(Stored entries)
=== Section Start ===

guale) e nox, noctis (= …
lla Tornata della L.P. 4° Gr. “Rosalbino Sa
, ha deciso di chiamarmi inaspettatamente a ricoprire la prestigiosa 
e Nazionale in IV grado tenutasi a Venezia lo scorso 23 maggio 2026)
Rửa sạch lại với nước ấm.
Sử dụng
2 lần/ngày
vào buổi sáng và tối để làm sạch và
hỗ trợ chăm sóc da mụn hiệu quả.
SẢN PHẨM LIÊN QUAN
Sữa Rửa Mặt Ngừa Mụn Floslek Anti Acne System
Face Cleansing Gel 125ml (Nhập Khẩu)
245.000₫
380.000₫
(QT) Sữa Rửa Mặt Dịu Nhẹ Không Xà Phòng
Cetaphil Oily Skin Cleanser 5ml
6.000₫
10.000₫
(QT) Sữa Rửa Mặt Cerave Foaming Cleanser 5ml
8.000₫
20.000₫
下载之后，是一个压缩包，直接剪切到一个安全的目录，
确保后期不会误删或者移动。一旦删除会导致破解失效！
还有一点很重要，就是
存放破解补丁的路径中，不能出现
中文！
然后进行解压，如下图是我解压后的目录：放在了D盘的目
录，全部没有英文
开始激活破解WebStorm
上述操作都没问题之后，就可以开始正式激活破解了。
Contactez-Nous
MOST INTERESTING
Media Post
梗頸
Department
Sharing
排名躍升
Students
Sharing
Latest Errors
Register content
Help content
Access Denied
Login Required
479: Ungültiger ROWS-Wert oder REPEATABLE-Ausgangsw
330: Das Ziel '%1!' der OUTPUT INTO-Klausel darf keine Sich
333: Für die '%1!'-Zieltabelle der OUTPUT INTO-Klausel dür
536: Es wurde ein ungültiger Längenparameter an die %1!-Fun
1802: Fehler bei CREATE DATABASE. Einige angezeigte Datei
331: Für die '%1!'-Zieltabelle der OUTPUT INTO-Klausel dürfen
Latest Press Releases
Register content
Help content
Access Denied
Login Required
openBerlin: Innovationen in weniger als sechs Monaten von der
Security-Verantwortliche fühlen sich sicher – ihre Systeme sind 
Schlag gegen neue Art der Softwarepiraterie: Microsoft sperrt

=== Section End ===
=== Section Start ===

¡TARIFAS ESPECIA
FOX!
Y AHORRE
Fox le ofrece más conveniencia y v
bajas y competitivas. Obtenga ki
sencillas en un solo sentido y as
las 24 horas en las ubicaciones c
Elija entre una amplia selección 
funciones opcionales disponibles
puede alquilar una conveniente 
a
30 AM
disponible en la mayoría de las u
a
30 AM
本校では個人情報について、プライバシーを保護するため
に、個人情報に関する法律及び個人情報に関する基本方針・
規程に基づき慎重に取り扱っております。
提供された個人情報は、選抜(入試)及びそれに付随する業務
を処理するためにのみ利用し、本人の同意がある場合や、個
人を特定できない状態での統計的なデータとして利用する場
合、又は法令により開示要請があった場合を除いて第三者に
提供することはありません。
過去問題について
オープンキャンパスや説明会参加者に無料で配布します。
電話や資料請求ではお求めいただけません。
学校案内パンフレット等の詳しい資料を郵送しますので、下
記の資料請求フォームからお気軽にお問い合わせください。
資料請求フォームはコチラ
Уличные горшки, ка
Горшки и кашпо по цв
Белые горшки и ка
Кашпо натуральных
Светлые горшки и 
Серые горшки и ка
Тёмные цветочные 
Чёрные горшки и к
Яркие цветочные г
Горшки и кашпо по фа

=== Section End ===

» **What the task requires**: Copy out each line in the preceding records that contains "Cleanser".

» **Reply**:
Cetaphil Oily Skin Cleanser 5ml
(QT) Sữa Rửa Mặt Cerave Foaming Cleanser 5ml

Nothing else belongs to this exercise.